In exercises 1 and 2 of this assignment we will apply what we learned in week 8 to our example of prediction of age of a baby from the volumes of brain structures. We will learn how to tune the parameters of the network and design a non-linear solution.



Run the cell below to download and load the dataset with 86 structures.

In [None]:
# This code will download the required data files from GitHub
import requests
import os
def download_data(source, dest):
    base_url = 'https://raw.githubusercontent.com/'
    owner = 'MaralAminpour'
    repo = 'ML-BME-Course-UofA-Fall-2023'
    branch = 'main'
    url = '{}/{}/{}/{}/{}'.format(base_url, owner, repo, branch, source)
    r = requests.get(url)
    f = open(dest, 'wb')
    f.write(r.content)
    f.close()

# Create the temp directory, if it doesn't already exist
if not os.path.exists('temp'):
   os.makedirs('temp')

download_data('Week-8-Neural-Networks/data/GA-brain-volumes-86-features.csv', 'temp/GA-brain-volumes-86-features.csv')

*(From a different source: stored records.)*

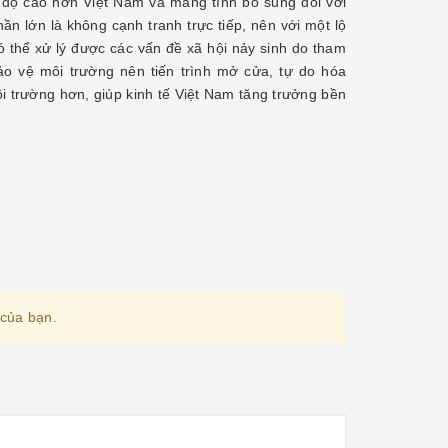
 độ cao hơn Việt Nam và mang tính bổ sung đối với
n lớn là không cạnh tranh trực tiếp, nên với một lộ
có thể xử lý được các vấn đề xã hội nảy sinh do tham
o vệ môi trường nên tiến trình mở cửa, tự do hóa
ôi trường hơn, giúp kinh tế Việt Nam tăng trưởng bền
 của bạn.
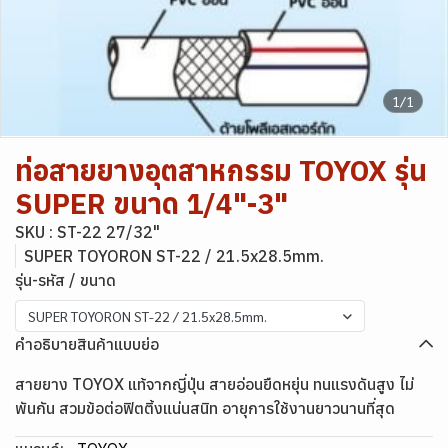
1/1
ท่อสายยางอุตสาหกรรม TOYOX รุ่น
SUPER ขนาด 1/4"-3"
SKU : ST-22 27/32"
SUPER TOYORON ST-22 / 21.5x28.5mm.
รุ่น-รหัส / ขนาด
SUPER TOYORON ST-22 / 21.5x28.5mm.
คำอธิบายสินค้าแบบย่อ
สายยาง TOYOX แท้จากญี่ปุ่น สายอ่อนยืดหยุ่น ทนแรงดันสูง ไม่
พันกัน สวมข้อต่อฟิตติ้งแน่นสนิท อายุการใช้งานยาวนานที่สุด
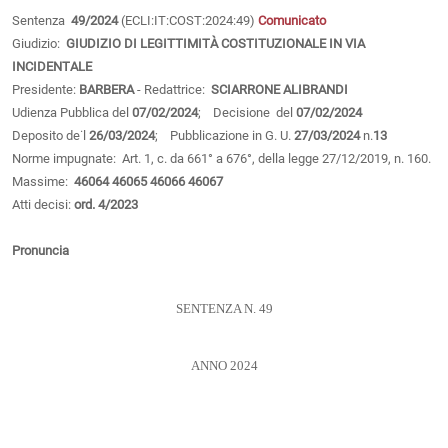
Sentenza
49/2024
(ECLI:IT:COST:2024:49)
Comunicato
Giudizio:
GIUDIZIO DI LEGITTIMITÀ COSTITUZIONALE IN VIA
INCIDENTALE
Presidente:
BARBERA
- Redattrice:
SCIARRONE ALIBRANDI
Udienza Pubblica del
07/02/2024
; Decisione del
07/02/2024
Deposito de˙l
26/03/2024
; Pubblicazione in G. U.
27/03/2024
n.
13
Norme impugnate: Art. 1, c. da 661° a 676°, della legge 27/12/2019, n. 160.
Massime:
46064
46065
46066
46067
Atti decisi:
ord. 4/2023
Pronuncia
SENTENZA N. 49
ANNO 2024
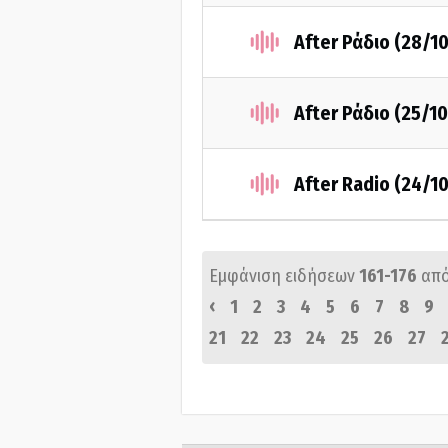
After Ράδιο (28/1
After Ράδιο (25/1
After Radio (24/1
Εμφάνιση ειδήσεων
161-176
απ
‹
1
2
3
4
5
6
7
8
9
21
22
23
24
25
26
27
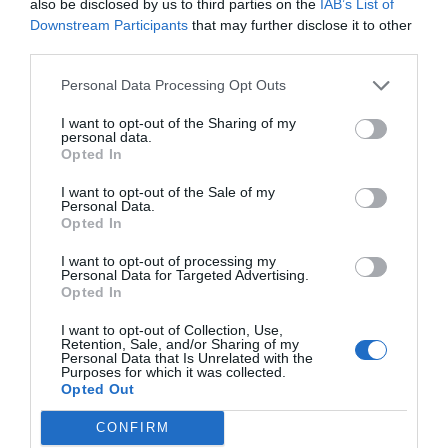
also be disclosed by us to third parties on the
IAB’s List of
Downstream Participants
that may further disclose it to other
third parties.
Personal Data Processing Opt Outs
I want to opt-out of the Sharing of my
personal data.
Opted In
I want to opt-out of the Sale of my
Personal Data.
Opted In
I want to opt-out of processing my
Personal Data for Targeted Advertising.
Opted In
I want to opt-out of Collection, Use,
Retention, Sale, and/or Sharing of my
Personal Data that Is Unrelated with the
Purposes for which it was collected.
Opted Out
CONFIRM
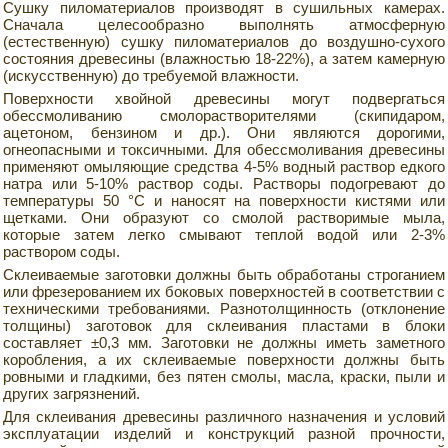
Сушку пиломатериалов производят в сушильных камерах.
Сначала целесообразно выполнять атмосферную
(естественную) сушку пиломатериалов до воздушно-сухого
состояния древесины (влажностью 18-22%), а затем камерную
(искусственную) до требуемой влажности.
Поверхности хвойной древесины могут подвергаться
обессмоливанию смолорастворителями (скипидаром,
ацетоном, бензином и др.). Они являются дорогими,
огнеопасными и токсичными. Для обессмоливания древесины
применяют омыляющие средства 4-5% водный раствор едкого
натра или 5-10% раствор соды. Растворы подогревают до
температуры 50 °С и наносят на поверхности кистями или
щетками. Они образуют со смолой растворимые мыла,
которые затем легко смывают теплой водой или 2-3%
раствором соды.
Склеиваемые заготовки должны быть обработаны строганием
или фрезерованием их боковых поверхностей в соответствии с
техническими требованиями. Разнотолщинность (отклонение
толщины) заготовок для склеивания пластами в блоки
составляет ±0,3 мм. Заготовки не должны иметь заметного
коробления, а их склеиваемые поверхности должны быть
ровными и гладкими, без пятен смолы, масла, краски, пыли и
других загрязнений.
Для склеивания древесины различного назначения и условий
эксплуатации изделий и конструкций разной прочности,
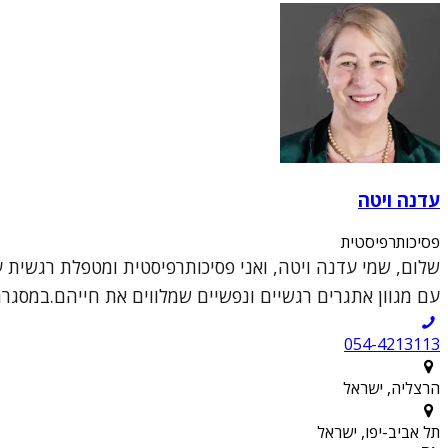
עדנה ויטה
פסיכותרפיסטית
שלום, שמי עדנה ויטה, ואני פסיכותרפיסטית ומטפלת רגשית ע
עם מגוון אתגרים רגשיים ונפשיים שמלווים את חייהם.במסגר
054-4213113
הרצליה, ישראל
תל אביב-יפו, ישראל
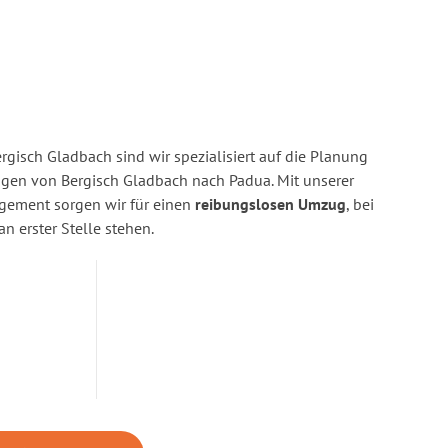
gisch Gladbach sind wir spezialisiert auf die Planung
en von Bergisch Gladbach nach Padua. Mit unserer
gement sorgen wir für einen
reibungslosen Umzug
, bei
n erster Stelle stehen.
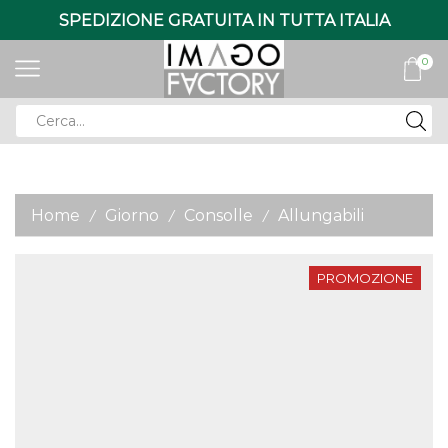
SPEDIZIONE GRATUITA IN TUTTA ITALIA
0
Search
input
Home
Giorno
Consolle
Allungabili
/
/
/
PROMOZIONE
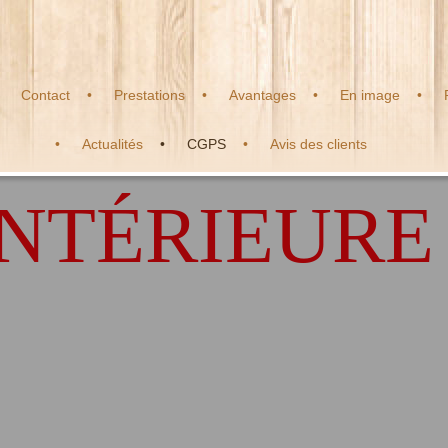
Contact
Prestations
Avantages
En image
Actualités
CGPS
Avis des clients
INTÉRIEUR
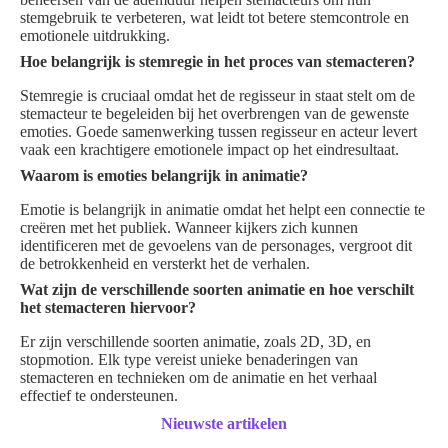
stemgebruik te verbeteren, wat leidt tot betere stemcontrole en
emotionele uitdrukking.
Hoe belangrijk is stemregie in het proces van stemacteren?
Stemregie is cruciaal omdat het de regisseur in staat stelt om de
stemacteur te begeleiden bij het overbrengen van de gewenste
emoties. Goede samenwerking tussen regisseur en acteur levert
vaak een krachtigere emotionele impact op het eindresultaat.
Waarom is emoties belangrijk in animatie?
Emotie is belangrijk in animatie omdat het helpt een connectie te
creëren met het publiek. Wanneer kijkers zich kunnen
identificeren met de gevoelens van de personages, vergroot dit
de betrokkenheid en versterkt het de verhalen.
Wat zijn de verschillende soorten animatie en hoe verschilt
het stemacteren hiervoor?
Er zijn verschillende soorten animatie, zoals 2D, 3D, en
stopmotion. Elk type vereist unieke benaderingen van
stemacteren en technieken om de animatie en het verhaal
effectief te ondersteunen.
Nieuwste artikelen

This block of code will load the dataset of 86 brain volumes and convert the feature matrix and target vector to tensors.

In [None]:
import torch
import pandas as pd
import numpy as np
from sklearn.preprocessing import StandardScaler

import warnings
warnings.filterwarnings("ignore", category=DeprecationWarning)

def CreateFeaturesTargets(filename):

    df = pd.read_csv(filename, header=None)

    # Convert from 'DataFrame' to numpy array
    data = df.values

    # Features are in columns one to end
    X = data[:, 1:]

    # Scale features
    X = StandardScaler().fit_transform(X)

    # Labels are in the column zero
    y = data[:, 0].reshape(-1, 1)

    # Return Features and Labels
    return X, y

X,y = CreateFeaturesTargets('temp/GA-brain-volumes-86-features.csv')

# Perform scaling of the target values to support better convergence
target_scaler = StandardScaler()
y = target_scaler.fit_transform(y)

print('Number of samples is', X.shape[0])
print('Number of features is', X.shape[1])

# Convert to tensors
X = torch.from_numpy(X).float()
y = torch.from_numpy(y).float()
print('X shape: ', X.shape)
print('y shape: ', y.shape)
print('X type: ', X.type())
print('y type: ', y.type())

**Note 1:** We have converted the target values to a two dimensional vector and both feature matrix and target vector are PyTorch tensors of type `float`. This is required by PyTorch.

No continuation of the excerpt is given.